=== Task data ===
■ ■ ■ ■ ■
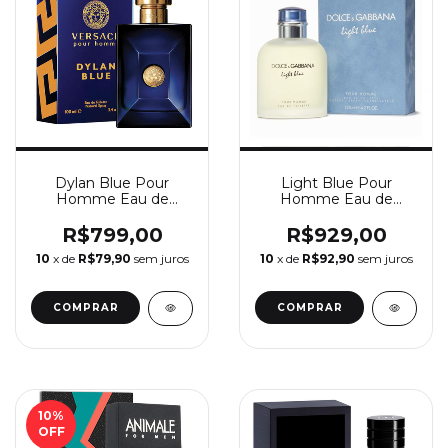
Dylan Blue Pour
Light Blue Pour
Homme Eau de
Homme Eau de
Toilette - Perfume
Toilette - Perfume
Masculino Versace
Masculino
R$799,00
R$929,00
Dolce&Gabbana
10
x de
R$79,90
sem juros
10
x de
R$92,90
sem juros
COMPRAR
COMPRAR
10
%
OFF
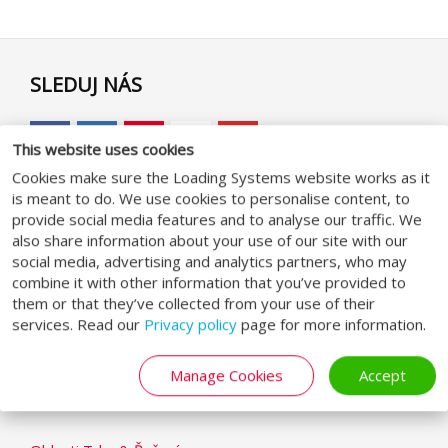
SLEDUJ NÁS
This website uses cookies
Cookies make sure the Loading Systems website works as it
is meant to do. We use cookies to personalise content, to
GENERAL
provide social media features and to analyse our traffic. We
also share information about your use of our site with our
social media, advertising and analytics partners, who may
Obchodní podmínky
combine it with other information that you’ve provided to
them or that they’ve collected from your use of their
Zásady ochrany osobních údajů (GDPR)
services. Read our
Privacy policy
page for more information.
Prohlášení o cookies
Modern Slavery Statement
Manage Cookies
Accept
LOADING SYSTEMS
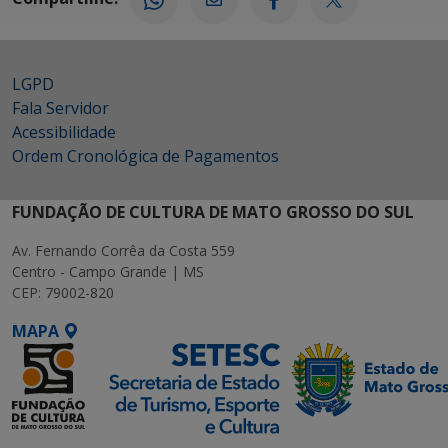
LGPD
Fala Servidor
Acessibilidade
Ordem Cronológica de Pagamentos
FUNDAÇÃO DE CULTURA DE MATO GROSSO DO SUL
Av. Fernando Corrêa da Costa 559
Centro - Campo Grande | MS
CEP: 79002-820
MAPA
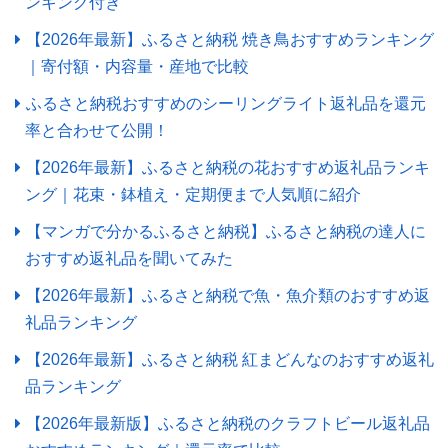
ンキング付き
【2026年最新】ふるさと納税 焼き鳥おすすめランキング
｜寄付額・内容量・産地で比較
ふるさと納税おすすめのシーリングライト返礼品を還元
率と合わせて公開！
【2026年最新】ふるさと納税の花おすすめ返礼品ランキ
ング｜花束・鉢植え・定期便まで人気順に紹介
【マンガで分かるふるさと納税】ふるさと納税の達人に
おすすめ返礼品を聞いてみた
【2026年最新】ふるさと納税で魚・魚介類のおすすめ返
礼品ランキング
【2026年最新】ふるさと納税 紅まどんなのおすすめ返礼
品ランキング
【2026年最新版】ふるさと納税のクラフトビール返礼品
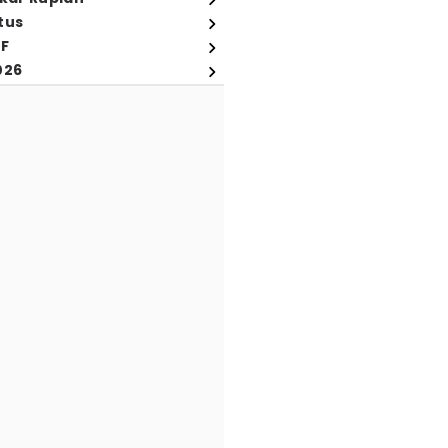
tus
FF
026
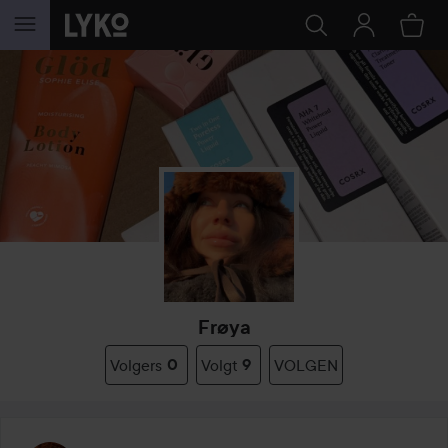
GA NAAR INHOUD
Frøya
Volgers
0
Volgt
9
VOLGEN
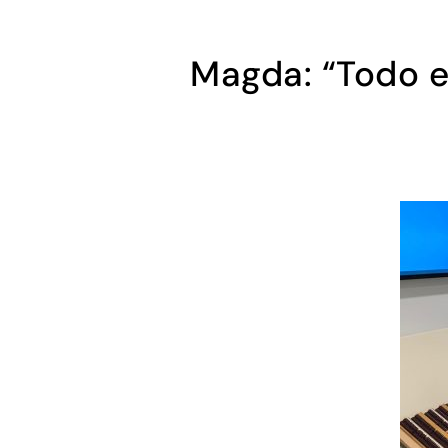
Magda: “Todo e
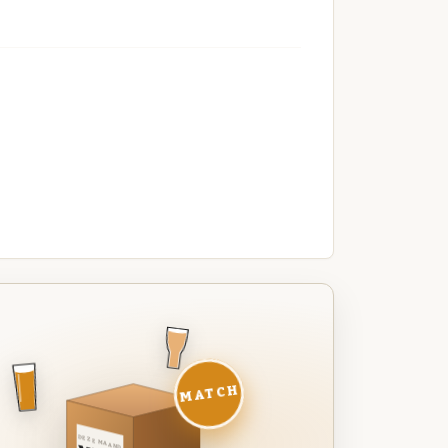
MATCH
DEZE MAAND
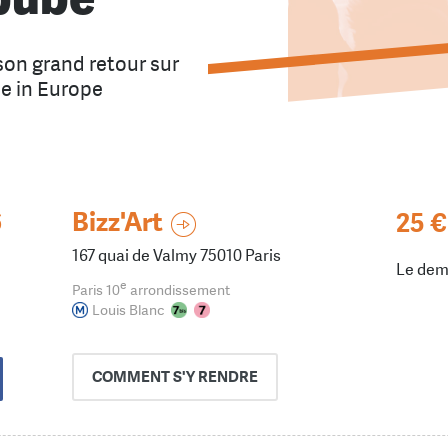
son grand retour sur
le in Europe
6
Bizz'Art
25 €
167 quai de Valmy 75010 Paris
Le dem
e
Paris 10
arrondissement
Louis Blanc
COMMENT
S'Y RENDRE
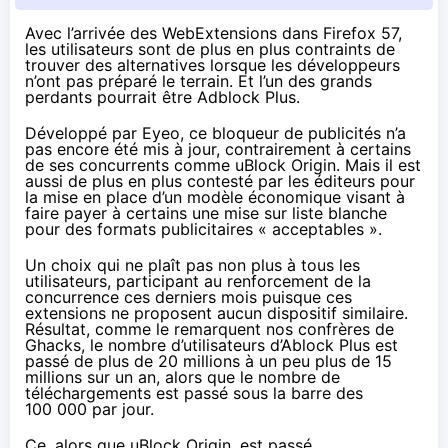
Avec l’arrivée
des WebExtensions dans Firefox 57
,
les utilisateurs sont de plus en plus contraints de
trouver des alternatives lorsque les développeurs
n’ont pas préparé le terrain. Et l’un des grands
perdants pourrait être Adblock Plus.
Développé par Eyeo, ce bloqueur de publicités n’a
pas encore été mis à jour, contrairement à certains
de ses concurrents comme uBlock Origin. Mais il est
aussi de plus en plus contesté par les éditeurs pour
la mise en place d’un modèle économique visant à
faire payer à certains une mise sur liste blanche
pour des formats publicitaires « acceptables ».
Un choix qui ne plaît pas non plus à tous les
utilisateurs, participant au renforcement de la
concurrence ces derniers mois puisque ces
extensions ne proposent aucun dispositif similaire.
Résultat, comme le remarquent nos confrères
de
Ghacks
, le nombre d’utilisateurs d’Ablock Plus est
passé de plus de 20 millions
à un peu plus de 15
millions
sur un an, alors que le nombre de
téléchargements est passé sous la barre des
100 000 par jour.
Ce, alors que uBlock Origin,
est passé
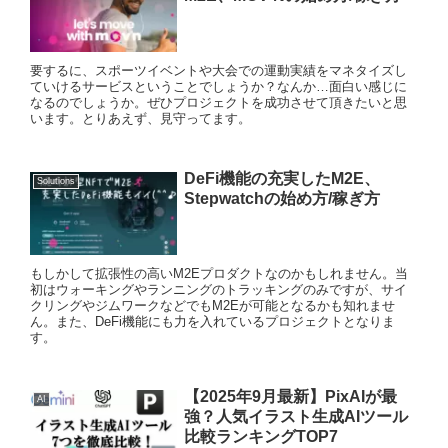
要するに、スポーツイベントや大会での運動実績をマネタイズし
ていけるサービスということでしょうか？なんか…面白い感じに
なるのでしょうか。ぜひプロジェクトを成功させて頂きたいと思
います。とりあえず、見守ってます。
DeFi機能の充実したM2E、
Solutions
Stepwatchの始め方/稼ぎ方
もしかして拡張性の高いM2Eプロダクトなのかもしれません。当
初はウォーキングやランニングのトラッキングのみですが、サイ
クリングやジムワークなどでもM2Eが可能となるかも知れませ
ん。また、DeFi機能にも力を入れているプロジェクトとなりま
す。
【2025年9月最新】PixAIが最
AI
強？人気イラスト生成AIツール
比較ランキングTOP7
■ ■ ■ ■ ■
=== Directions ===
When you repeat the lines above, keep them exact and leave out each image they contain.

=== Exercise answer ===
Dylan Blue Pour
Light Blue Pour
Homme Eau de
Homme Eau de
Toilette - Perfume
Toilette - Perfume
Masculino Versace
Masculino
R$799,00
R$929,00
Dolce&Gabbana
10
x de
R$79,90
sem juros
10
x de
R$92,90
sem juros
COMPRAR
COMPRAR
10
%
OFF
SLEDUJ NÁS
This website uses cookies
Cookies make sure the Loading Systems website works as it
is meant to do. We use cookies to personalise content, to
GENERAL
provide social media features and to analyse our traffic. We
also share information about your use of our site with our
social media, advertising and analytics partners, who may
Obchodní podmínky
combine it with other information that you’ve provided to
them or that they’ve collected from your use of their
Zásady ochrany osobních údajů (GDPR)
services. Read our
Privacy policy
page for more information.
Prohlášení o cookies
Modern Slavery Statement
Manage Cookies
Accept
LOADING SYSTEMS
LGPD
Fala Servidor
Acessibilidade
Ordem Cronológica de Pagamentos
FUNDAÇÃO DE CULTURA DE MATO GROSSO DO SUL
Av. Fernando Corrêa da Costa 559
Centro - Campo Grande | MS
CEP: 79002-820
MAPA
ンキング付き
【2026年最新】ふるさと納税 焼き鳥おすすめランキング
｜寄付額・内容量・産地で比較
ふるさと納税おすすめのシーリングライト返礼品を還元
率と合わせて公開！
【2026年最新】ふるさと納税の花おすすめ返礼品ランキ
ング｜花束・鉢植え・定期便まで人気順に紹介
【マンガで分かるふるさと納税】ふるさと納税の達人に
おすすめ返礼品を聞いてみた
【2026年最新】ふるさと納税で魚・魚介類のおすすめ返
礼品ランキング
【2026年最新】ふるさと納税 紅まどんなのおすすめ返礼
品ランキング
【2026年最新版】ふるさと納税のクラフトビール返礼品
tus
FF
026
GA NAAR INHOUD
Frøya
Volgers
0
Volgt
9
VOLGEN
Magda: “Todo e
MATCH
DEZE MAAND
son grand retour sur
le in Europe
6
Bizz'Art
25 €
167 quai de Valmy 75010 Paris
Le dem
e
Paris 10
arrondissement
Louis Blanc
COMMENT
S'Y RENDRE
Avec l’arrivée
des WebExtensions dans Firefox 57
,
les utilisateurs sont de plus en plus contraints de
trouver des alternatives lorsque les développeurs
n’ont pas préparé le terrain. Et l’un des grands
perdants pourrait être Adblock Plus.
Développé par Eyeo, ce bloqueur de publicités n’a
pas encore été mis à jour, contrairement à certains
de ses concurrents comme uBlock Origin. Mais il est
aussi de plus en plus contesté par les éditeurs pour
la mise en place d’un modèle économique visant à
faire payer à certains une mise sur liste blanche
pour des formats publicitaires « acceptables ».
Un choix qui ne plaît pas non plus à tous les
utilisateurs, participant au renforcement de la
concurrence ces derniers mois puisque ces
extensions ne proposent aucun dispositif similaire.
Résultat, comme le remarquent nos confrères
de
Ghacks
, le nombre d’utilisateurs d’Ablock Plus est
passé de plus de 20 millions
à un peu plus de 15
millions
sur un an, alors que le nombre de
téléchargements est passé sous la barre des
100 000 par jour.
Ce, alors que uBlock Origin,
est passé
要するに、スポーツイベントや大会での運動実績をマネタイズし
ていけるサービスということでしょうか？なんか…面白い感じに
なるのでしょうか。ぜひプロジェクトを成功させて頂きたいと思
います。とりあえず、見守ってます。
DeFi機能の充実したM2E、
Solutions
Stepwatchの始め方/稼ぎ方
もしかして拡張性の高いM2Eプロダクトなのかもしれません。当
初はウォーキングやランニングのトラッキングのみですが、サイ
クリングやジムワークなどでもM2Eが可能となるかも知れませ
ん。また、DeFi機能にも力を入れているプロジェクトとなりま
す。
【2025年9月最新】PixAIが最
AI
強？人気イラスト生成AIツール
比較ランキングTOP7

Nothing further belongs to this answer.